Bangladesh and India fought a bloody two-day war over the tiny Bangladeshi hamlet of Roumari in 2001, in which four Bangladeshi and around 34 Indian soldiers died.


Two Indians Held While Smuggling TNT
Paramilitary Bangladesh Rifles (BDR) arrested two Indians along with a Bangladeshi accomplice from the Naokat village in Companyganj. The BDR recovered four packets of Indian-made plastic explosives and five fuses from them.The packets of plastic explosives containing TNT (trinitrotoluene) bear the name of Bharat Explosives Limited, Lalitpur, Uttar Pradesh, India, as the manufacturer.

"The three entered Bangladesh crossing the Ichhamoti River at Chhanbarhi Ghat near the border pillar No. 1246. A patrol team of border guards challenged and nabbed them at about 11:00am when they were about to start for Chhatak upazila headquarters in a hired boat," a BDR official said. Indian nationals are: Chandan Hajong, 35, son of Motindra Hajong, and Suresh Hajong, 32, son of Subhash Hajong. Both of them, according to the BDR, hail from Umflu village under Talab thana of Indian Cherapunji district.

The smugglers were later produced before the magistrate's court of the north-eastern city of Sylhet. Though the police prayed for a 15-day's remand, the court granted a 10-day one.

Meanwhile, the two Indian smugglers' 17-year-old Bangladeshi accomplice, Kalaganju, has confessed to smuggling contraband items into Bangladesh across the border for a long time. The boy, a poor day labourer, has said he was to carry the explosives to someone named Giasuddin of Balichar area of Companyganj. "A man named Onindara of the border area near Bholaganj stone quarry hired me Thursday morning for Tk. 200 to take the packets to Giasuddin. I do not know who this Giasuddin is; but I heard him to be a rich businessman," the boy was quoted as said by the officials. The two Indians, meanwhile, has so far kept mum to a number of queries.

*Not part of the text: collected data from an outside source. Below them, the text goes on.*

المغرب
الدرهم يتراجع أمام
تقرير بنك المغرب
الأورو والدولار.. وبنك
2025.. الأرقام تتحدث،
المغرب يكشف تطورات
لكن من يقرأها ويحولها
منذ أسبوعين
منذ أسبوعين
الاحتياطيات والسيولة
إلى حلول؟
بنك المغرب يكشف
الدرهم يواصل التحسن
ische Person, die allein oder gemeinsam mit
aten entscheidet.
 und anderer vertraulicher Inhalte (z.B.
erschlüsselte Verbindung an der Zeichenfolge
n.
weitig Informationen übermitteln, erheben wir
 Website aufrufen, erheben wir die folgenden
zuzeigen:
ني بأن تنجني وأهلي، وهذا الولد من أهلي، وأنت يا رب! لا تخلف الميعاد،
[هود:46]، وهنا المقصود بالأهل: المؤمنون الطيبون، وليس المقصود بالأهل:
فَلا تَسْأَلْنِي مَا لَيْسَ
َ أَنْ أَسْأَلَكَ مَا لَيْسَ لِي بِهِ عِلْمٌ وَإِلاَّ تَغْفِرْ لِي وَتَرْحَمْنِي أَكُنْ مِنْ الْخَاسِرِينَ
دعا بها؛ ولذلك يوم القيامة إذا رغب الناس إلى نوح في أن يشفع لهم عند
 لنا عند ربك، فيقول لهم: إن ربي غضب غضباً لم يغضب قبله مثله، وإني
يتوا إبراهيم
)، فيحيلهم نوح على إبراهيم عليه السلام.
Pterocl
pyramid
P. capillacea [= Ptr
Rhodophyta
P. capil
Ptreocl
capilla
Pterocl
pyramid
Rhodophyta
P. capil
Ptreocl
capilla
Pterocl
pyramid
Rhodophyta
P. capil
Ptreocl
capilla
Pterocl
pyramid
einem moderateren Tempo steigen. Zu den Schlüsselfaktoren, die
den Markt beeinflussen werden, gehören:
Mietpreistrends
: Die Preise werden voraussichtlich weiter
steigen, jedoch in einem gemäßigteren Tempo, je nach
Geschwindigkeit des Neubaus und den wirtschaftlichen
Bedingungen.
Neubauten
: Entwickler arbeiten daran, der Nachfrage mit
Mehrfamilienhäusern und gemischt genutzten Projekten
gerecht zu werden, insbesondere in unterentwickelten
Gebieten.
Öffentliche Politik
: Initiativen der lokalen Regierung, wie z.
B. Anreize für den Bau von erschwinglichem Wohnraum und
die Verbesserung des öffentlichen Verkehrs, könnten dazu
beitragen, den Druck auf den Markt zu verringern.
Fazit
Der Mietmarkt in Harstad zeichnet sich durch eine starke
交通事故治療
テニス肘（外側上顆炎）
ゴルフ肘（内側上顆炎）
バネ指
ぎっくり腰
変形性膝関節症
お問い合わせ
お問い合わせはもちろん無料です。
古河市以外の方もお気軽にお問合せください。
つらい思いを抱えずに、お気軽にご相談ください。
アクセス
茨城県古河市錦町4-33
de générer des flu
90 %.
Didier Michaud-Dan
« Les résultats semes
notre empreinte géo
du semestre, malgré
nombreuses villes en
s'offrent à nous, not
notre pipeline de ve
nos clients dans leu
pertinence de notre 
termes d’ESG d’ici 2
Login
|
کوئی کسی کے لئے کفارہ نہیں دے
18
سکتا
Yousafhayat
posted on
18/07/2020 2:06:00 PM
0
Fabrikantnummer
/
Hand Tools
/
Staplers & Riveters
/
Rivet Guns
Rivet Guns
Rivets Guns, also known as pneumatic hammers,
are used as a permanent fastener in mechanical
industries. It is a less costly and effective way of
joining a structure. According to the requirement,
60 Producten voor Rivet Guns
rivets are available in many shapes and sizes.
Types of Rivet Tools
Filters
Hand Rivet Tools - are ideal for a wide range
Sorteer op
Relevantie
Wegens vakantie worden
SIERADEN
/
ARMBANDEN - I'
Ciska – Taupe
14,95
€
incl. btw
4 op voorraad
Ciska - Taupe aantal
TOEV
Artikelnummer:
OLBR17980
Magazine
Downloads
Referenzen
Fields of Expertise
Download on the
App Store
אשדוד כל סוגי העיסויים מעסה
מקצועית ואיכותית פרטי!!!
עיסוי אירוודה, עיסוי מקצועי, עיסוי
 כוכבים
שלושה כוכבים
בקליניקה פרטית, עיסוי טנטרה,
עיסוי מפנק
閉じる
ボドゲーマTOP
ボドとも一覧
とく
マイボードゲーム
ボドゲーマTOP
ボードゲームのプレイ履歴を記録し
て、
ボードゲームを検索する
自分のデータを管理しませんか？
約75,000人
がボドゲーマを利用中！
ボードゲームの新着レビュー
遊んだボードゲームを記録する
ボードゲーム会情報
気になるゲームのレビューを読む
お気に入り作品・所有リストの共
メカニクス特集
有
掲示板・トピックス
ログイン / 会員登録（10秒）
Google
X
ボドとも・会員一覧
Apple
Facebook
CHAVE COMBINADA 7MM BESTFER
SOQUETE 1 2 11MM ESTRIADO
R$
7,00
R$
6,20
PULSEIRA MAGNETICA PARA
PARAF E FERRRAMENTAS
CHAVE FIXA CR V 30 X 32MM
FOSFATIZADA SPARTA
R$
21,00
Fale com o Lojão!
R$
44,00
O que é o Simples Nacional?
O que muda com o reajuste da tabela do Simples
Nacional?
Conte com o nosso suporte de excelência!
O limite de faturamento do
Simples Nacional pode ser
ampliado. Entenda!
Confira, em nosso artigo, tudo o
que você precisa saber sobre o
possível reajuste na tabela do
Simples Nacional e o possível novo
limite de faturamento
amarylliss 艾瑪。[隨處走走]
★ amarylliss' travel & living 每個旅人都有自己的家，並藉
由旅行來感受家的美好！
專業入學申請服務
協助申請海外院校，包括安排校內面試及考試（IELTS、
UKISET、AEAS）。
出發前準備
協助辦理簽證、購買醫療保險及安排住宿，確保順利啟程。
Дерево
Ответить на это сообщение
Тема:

TNT, which can be fitted to any structure, is usually used by regular armies to destroy buildings and bridges. It is also used in mining and in making of explosives.

RAB does it Again
Living up to its reputation of killing killers albeit in custody, the Rapid Action Battalion (RAB) have done it again. On September 10, members of RAB arrested notorious criminal Ahmudya Haq Chaudhury alias Ahmudya and 10 of his accomplices as they were coming out of the Aeochia Union Parishad office at Deodighirpar in Satkania (Chittagong). Ahmudya was the present chairman of the Union Parishad. After the arrest at around 11 PM, RAB members took Ahmudya and one of his accomplices to Aeochia to apparently recover arms. According to the official stay, when they reached the spot other members of Ahmudya's gang started shooting at the RAB members who shot back at them. It was during this shoot out that Ahmudya and his accomplice Minhaz were gunned down. Fire LG and a large number of arms were recovered. According to the police, Ahmudya a former Jamaat-e-Islami cadre, has been absolved of 13 cases since the coalition came to power. He was also reportedly evading a 17-year rigorous imprisonment (RI) sentence in an arms case before he joined the ruling BNP this July. So far 18 people have died in RAB's custody. Ahmudya's death is therefore another case of deja-vu.